**Work to be completed**
Write out exactly the lines from the one holding "私にはサークル内に気になる人がいます。これからアピー" to the last line of the entries, both ends included and nothing else, without the pictures.
** Opening Available data block **
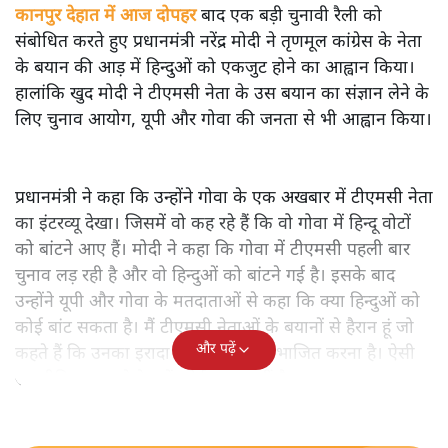
कानपुर देहात में आज दोपहर
बाद एक बड़ी चुनावी रैली को
संबोधित करते हुए प्रधानमंत्री नरेंद्र मोदी ने तृणमूल कांग्रेस के नेता
के बयान की आड़ में हिन्दुओं को एकजुट होने का आह्वान किया।
हालांकि खुद मोदी ने टीएमसी नेता के उस बयान का संज्ञान लेने के
लिए चुनाव आयोग, यूपी और गोवा की जनता से भी आह्वान किया।
प्रधानमंत्री ने कहा कि उन्होंने गोवा के एक अखबार में टीएमसी नेता
का इंटरव्यू देखा। जिसमें वो कह रहे हैं कि वो गोवा में हिन्दू वोटों
को बांटने आए हैं। मोदी ने कहा कि गोवा में टीएमसी पहली बार
चुनाव लड़ रही है और वो हिन्दुओं को बांटने गई है। इसके बाद
उन्होंने यूपी और गोवा के मतदाताओं से कहा कि क्या हिन्दुओं को
कोई बांट सकता है। मैं टीएमसी नेताओं के बयानों से हैरान हूं जो
और पढ़ें
कहते हैं कि उनका इरादा हिंदू वोटों को विभाजित करना है। ऐसी
राजनीति का हमारे देश में कोई स्थान नहीं है।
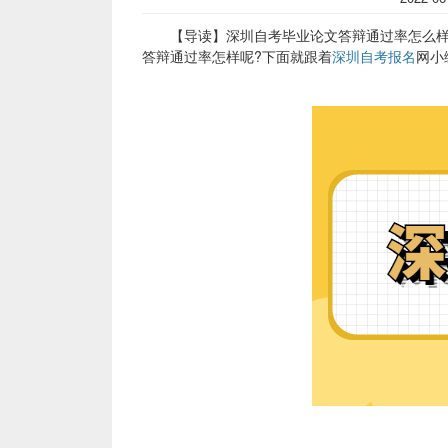
【导读】深圳自考毕业论文答辩通过率怎么样?
答辩通过率怎样呢?下面就跟着
深圳自考报名
网小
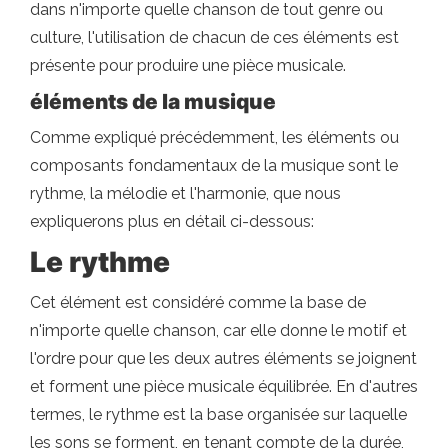
dans n'importe quelle chanson de tout genre ou
culture, l'utilisation de chacun de ces éléments est
présente pour produire une pièce musicale.
éléments de la musique
Comme expliqué précédemment, les éléments ou
composants fondamentaux de la musique sont le
rythme, la mélodie et l'harmonie, que nous
expliquerons plus en détail ci-dessous:
Le rythme
Cet élément est considéré comme la base de
n'importe quelle chanson, car elle donne le motif et
l'ordre pour que les deux autres éléments se joignent
et forment une pièce musicale équilibrée. En d'autres
termes, le rythme est la base organisée sur laquelle
les sons se forment, en tenant compte de la durée,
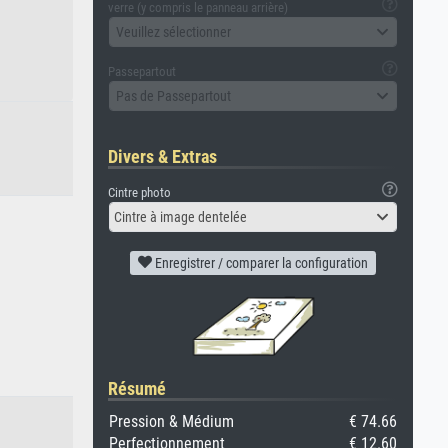
verre (y compris le panneau arrière)
Veuillez sélectionner
Passepartout
Pas de Passepartout
Divers & Extras
Cintre photo
Cintre à image dentelée
Enregistrer / comparer la configuration
Résumé
Pression & Médium
€ 74.66
Perfectionnement
€ 12.60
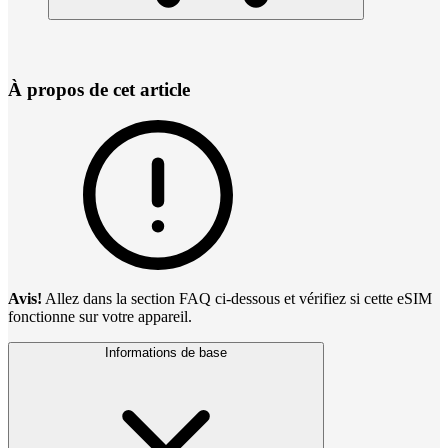
À propos de cet article
Avis!
Allez dans la section FAQ ci-dessous et vérifiez si cette eSIM
fonctionne sur votre appareil.
Informations de base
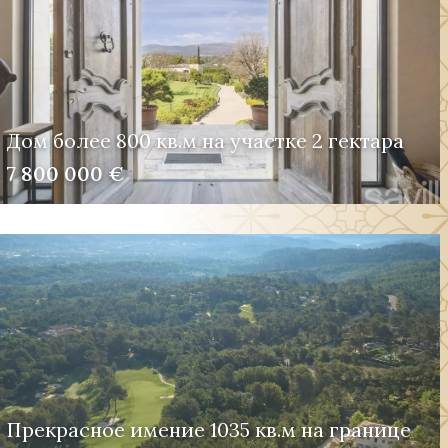
Дом более 800 кв.м на участке 2 гектара
7 800 000 €
Прекрасное имение 1035 кв.м на границе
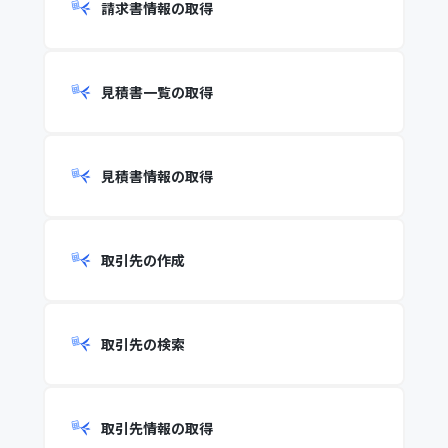
請求書情報の取得
見積書一覧の取得
見積書情報の取得
取引先の作成
取引先の検索
取引先情報の取得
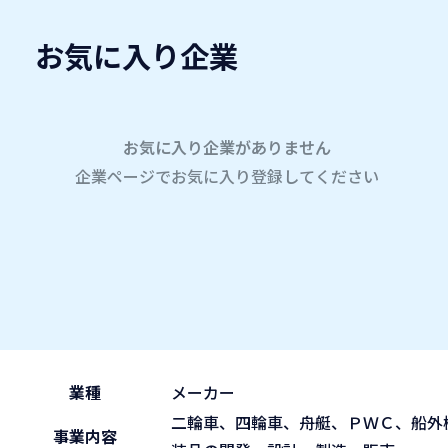
お気に入り企業
愛名会企業研究会
A
company
学内企業研究会2026
参加企業
お気に入り企業がありません
企業ページでお気に入り登録してください
ホーム
朝日電装株式会社
朝日電装株式会社
2026.05.29
午後の部 13:30~15:45
ブース No.50
(fri)
業種
メーカー
二輪車、四輪車、舟艇、ＰＷＣ、船外
事業内容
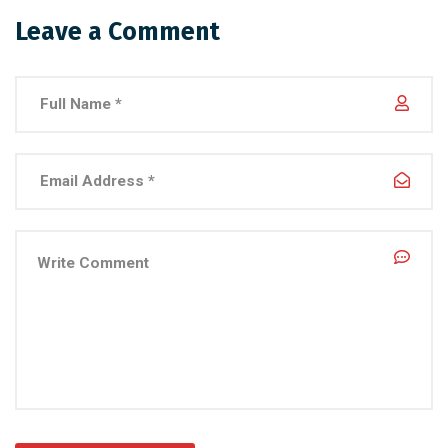
Leave a Comment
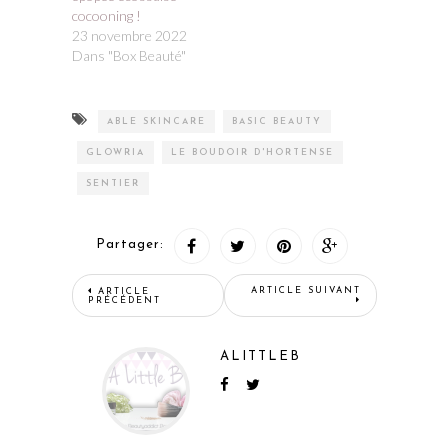
cocooning !
23 novembre 2022
Dans "Box Beauté"
ABLE SKINCARE
BASIC BEAUTY
GLOWRIA
LE BOUDOIR D'HORTENSE
SENTIER
Partager:
ARTICLE SUIVANT
ARTICLE
PRÉCÉDENT
ALITTLEB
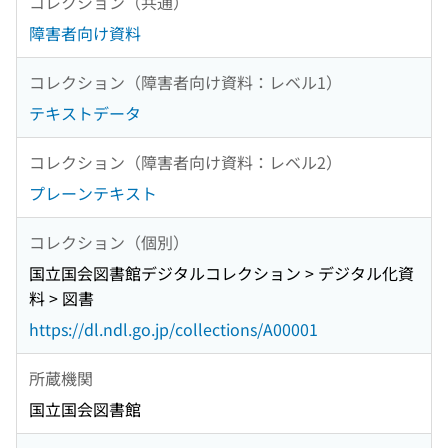
コレクション（共通）
障害者向け資料
コレクション（障害者向け資料：レベル1）
テキストデータ
コレクション（障害者向け資料：レベル2）
プレーンテキスト
コレクション（個別）
国立国会図書館デジタルコレクション > デジタル化資
料 > 図書
https://dl.ndl.go.jp/collections/A00001
所蔵機関
国立国会図書館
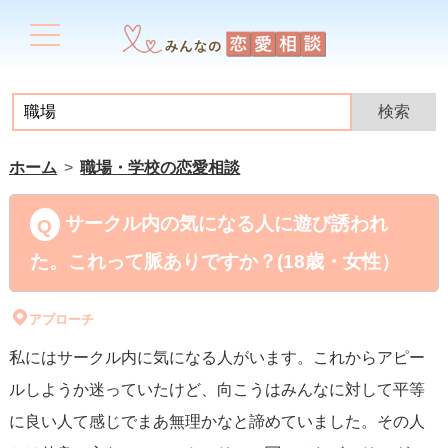
ホーム
職場・学校の恋愛相談
サークル内の気になる人に遊び誘われ
た。これって脈ありですか？(18歳・女性）
アプローチ
私にはサークル内に気になる人がいます。これからアピー
ルしようか迷っていたけど、向こうはみんなに対して平等
に良い人て感じでまあ無理かなと諦めていました。その人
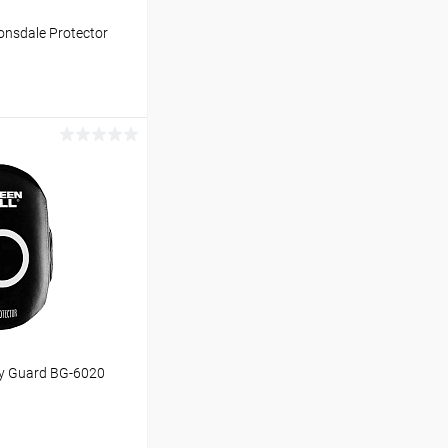
nsdale Protector
ину
Сравнение
В наличии
ly Guard BG-6020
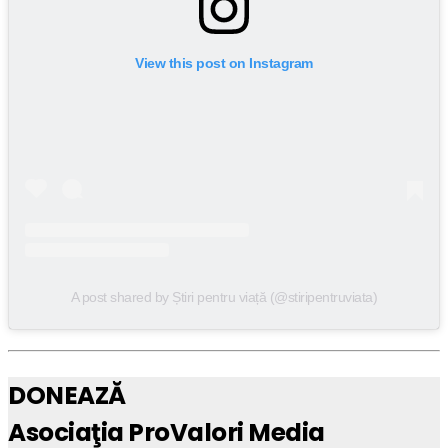
View this post on Instagram
A post shared by Știri pentru viață (@stiripentruviata)
DONEAZĂ
Asociaţia ProValori Media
** Closing Available data block **
**Answer to this task**
私にはサークル内に気になる人がいます。これからアピー
ルしようか迷っていたけど、向こうはみんなに対して平等
に良い人て感じでまあ無理かなと諦めていました。その人
nsdale Protector
ину
Сравнение
В наличии
ly Guard BG-6020
View this post on Instagram
A post shared by Știri pentru viață (@stiripentruviata)
DONEAZĂ
Asociaţia ProValori Media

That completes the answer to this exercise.